【エリザベス女王杯】息長く走るフロンテアクイーンは「とても乗りやすくて真面目な女の子」

美浦

3頭併せで追い切られたフロンテアクイーン(右)

6日、エリザベス女王杯(G1)の追い切りが美浦トレセンで行われた。

●前走、府中牝馬S2着のフロンテアクイーン(牝6、美浦・国枝厩舎)は、津村明秀騎手を背に南ウッドチップコースで追われ、5F67.0-52.5-38.7-12.8秒をマークした。

【国枝栄調教師のコメント】
「3走前、2走前の内容がもうひとつだったので前走もどこまでやれるかと思っていましたが、スムーズなレースができて終いも前の馬を捕える感じで伸びてくれましたし、負けはしたものの良い競馬ができたのではないかと思います。

随分と落ち着きが出てきて、その分走れないところがあるかと思っていましたが、前走を見ると落ち着きが良い方に出ているかと思います。

これまで常に良い競馬ができていてこの年齢でも走る気持ちが衰えていませんし、メイショウサムソン産駒は息長く走れるのかなと思います。この中間も気になるところはありませんし、良い感じできていると思います。

最終追い切りは前に2頭置いて終いだけ反応を見る形でやりましたが、動きは良かったと思います。元々調教駆けする方ではありませんが、先週、今週と良い感じで動けていました。

去年のエリザベス女王杯では前が詰まるところがありましたが、終いはしっかり伸びてきましたし今年も上手く運んでくれればやれるのではないかと思っています。ペースにも寄りますが、中団辺りにつけて終いは間を割ってきてほしいと思っています」

【津村明秀騎手のコメント】
「前走は初騎乗で、1回調教で乗せてもらって競馬に臨みましたが、とても乗りやすくて真面目な女の子という印象でした。積極的な競馬をしようと思っていて、好位につけて有力馬を見ながら運べたので良かったです。競馬が上手な馬で安定して走れている良い馬だと思っていましたし、その印象通り乗り難しいところがない良い馬でした。

今回の最終追い切りは、折り合い重視で乗るようにしました。前走の追い切りのときは5ハロン過ぎから力んでしまって上手くいかないところがありましたが、今回はガスが抜けて良い意味でこちらに対して従順になっていて前回のときよりも上手くいったと思います。この年齢でもまだ馬が良くなっていますし、成長していると思います。

2200はそれほど走ったことのある条件ではないので何とも言えませんが、去年のレースを見ると前が詰まっても終いに伸びているので心配ないかと思います。

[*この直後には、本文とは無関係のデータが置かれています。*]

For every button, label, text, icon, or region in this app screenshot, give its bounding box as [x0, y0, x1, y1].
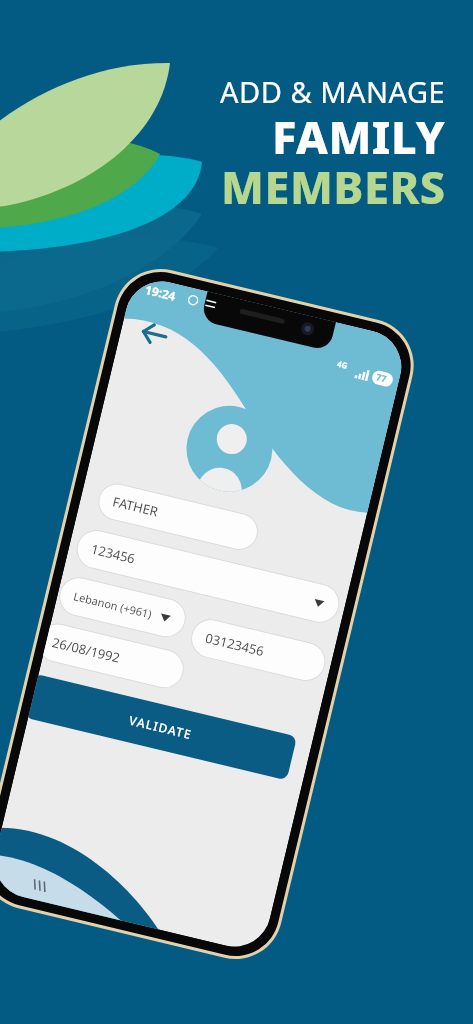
button[interactable]: Add and manage family members	[0, 0, 473, 1024]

器用で競馬が上手な馬なので、大雑把な競馬をせずに馬群のなかを上手く縫いながら乗りたいです。G1で相手が強くても頑張ってくれる馬ですし、僕も頑張って乗りたいです」

美浦

最終追い切りはソフトにこなしたゴージャスランチ(右)

●前走、日本海S1着のゴージャスランチ(牝4、美浦・鹿戸雄厩舎)は、三浦皇成騎手を背に(レースでは幸英明騎手が騎乗予定)南ウッドチップコースで追われ、5F70.3-55.0-40.3-13.4秒をマークした。

【鹿戸雄一調教師のコメント】
「前走は頭数も少なかったですし自分のペースでノンビリ走れたので、最後まで頑張ってくれましたね。逃げる形になったのは蛯名騎手が考えて乗ってくれたんだろうと思いますし、だいぶこの馬自身も力を付けてきていました。

元々脚元の不安がありましたがその辺りが落ち着いてきた分稽古をしっかりできるようになってきましたし、馬体も良くなっていろいろ上手く噛みあってきて力を出せるようになったと思います。

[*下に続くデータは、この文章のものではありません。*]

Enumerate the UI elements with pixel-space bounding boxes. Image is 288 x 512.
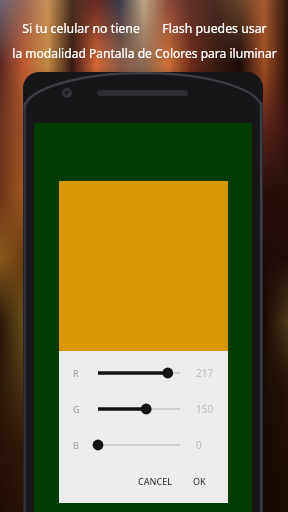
button[interactable]: OK [186,468,213,494]
staticText: Flash puedes usar [162,20,267,37]
staticText: R [73,367,79,379]
button[interactable]: G [59,391,228,427]
staticText: 0 [196,438,202,452]
button[interactable]: R [59,355,228,391]
staticText: 217 [196,366,214,380]
staticText: CANCEL [138,475,173,487]
staticText: G [73,403,80,415]
staticText: 150 [196,402,214,416]
staticText: Si tu celular no tiene [22,20,140,37]
button[interactable]: CANCEL [131,468,180,494]
staticText: la modalidad Pantalla de Colores para il… [12,45,277,61]
staticText: OK [193,475,206,487]
staticText: B [73,439,79,451]
button[interactable]: B [59,427,228,463]
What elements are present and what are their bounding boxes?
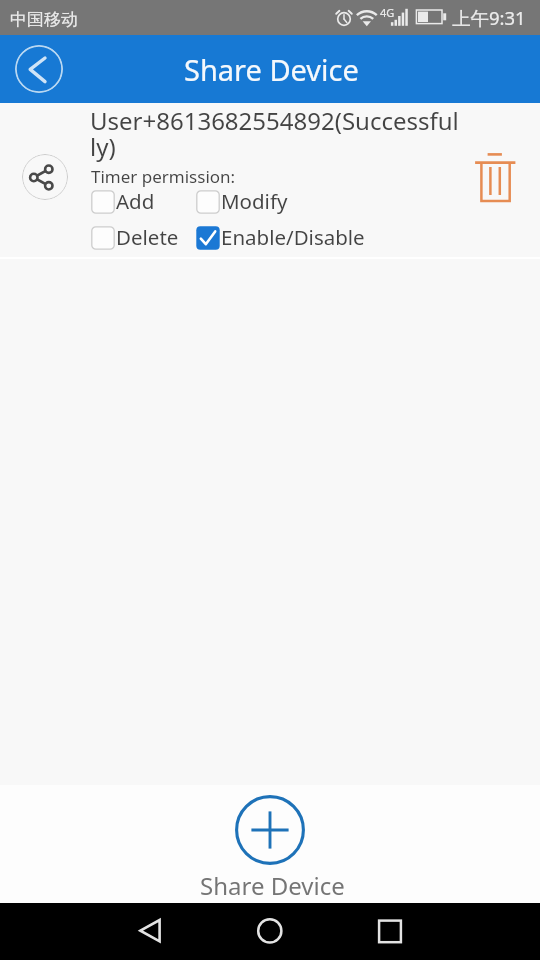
staticText: Delete — [116, 223, 179, 251]
button[interactable]: Back — [120, 903, 180, 960]
button[interactable]: Back — [15, 45, 63, 93]
button[interactable]: Recents — [360, 903, 420, 960]
button[interactable]: Enable/Disable — [196, 226, 364, 254]
staticText: Timer permission: — [91, 165, 236, 188]
staticText: 上午9:31 — [452, 5, 526, 30]
button[interactable]: Delete — [470, 145, 520, 205]
staticText: Share Device — [184, 50, 359, 89]
button[interactable]: Delete — [91, 226, 178, 254]
staticText: 4G — [380, 5, 395, 20]
staticText: ly) — [90, 130, 116, 163]
staticText: Modify — [221, 187, 288, 215]
button[interactable]: Add — [91, 190, 154, 218]
staticText: Share Device — [200, 869, 345, 902]
staticText: User+8613682554892(Successful — [90, 104, 459, 137]
staticText: Add — [116, 187, 155, 215]
button[interactable]: Modify — [196, 190, 287, 218]
button[interactable]: Share Device — [180, 791, 360, 901]
staticText: Enable/Disable — [221, 223, 365, 251]
button[interactable]: Share — [22, 154, 68, 200]
button[interactable]: Home — [240, 903, 300, 960]
staticText: 中国移动 — [10, 9, 78, 30]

レース後は山元トレセンへ放牧に出して十分ケアしてもらって、約1ヶ月前くらいに帰厩してその後も順調にきています。オーナーサイドから、出られるようならエリザベスへ行こうと話していて、前走から十分期間があって休ませることもできましたし良い状態に戻すことができました。

追い切りはいくらでも走れるタイプなので、最終追い切りはやり過ぎないように気を付けました。三浦騎手に乗ってもらってやる気にだけさせる感じでやりましたが、良い状態で送り出せると思います。

距離は特に問題ないと思いますし、若い頃からいろいろな場所へ輸送していて京都にも行ったことがあるのでその点も問題ありません。今回は幸騎手に乗ってもらうことになりましたが、たくさんG1を勝っていてこのレースも勝っているジョッキーですし、しっかり乗ってくれると思うので心配はしていません。

これまでは道中に力むところがありましたが、落ち着いて走れればこの馬の力を出せると思います。今回はG1で相手もすごい馬が揃っていて簡単にはいかないと思いますが、馬の体調は良いのでそれを生かして差を詰められればと思っています」

美浦

●前走、丹頂S1着のポンデザール(牝4、美浦・堀厩舎)は、助手を背に南ウッドチップコースで追われ、6F83.9-67.9-54.1-40.4-13.3秒をマークした。

【上原助手のコメント】
「去年の今頃よりも馬体重がだいたい30キロくらい増えていて、その成長に伴って競馬の質も上がってきています。元々素質がある馬ですし、ようやく能力を発揮できるようになってきたという印象を受けています。

今はだいぶコンディションが上がっていますが元々体質が強いタイプではありませんし、よく馬の状態を見極めて次に向かう、というステップを確実に踏んできているという感じです。この4連勝も1走ずつ内容が良くなってきていますし、次ももう一段階上のパフォーマンスを見せてくれるのではないかと思って楽しみにしています。

前走はどれくらいの競馬ができるのか僕らも半信半疑でしたが、僕たちの期待を良い意味で裏切るようなパフォーマンスをしてくれて驚きました。レース後はすぐにエリザベス女王杯を目標にということで決まって、スケジュールを組んできました。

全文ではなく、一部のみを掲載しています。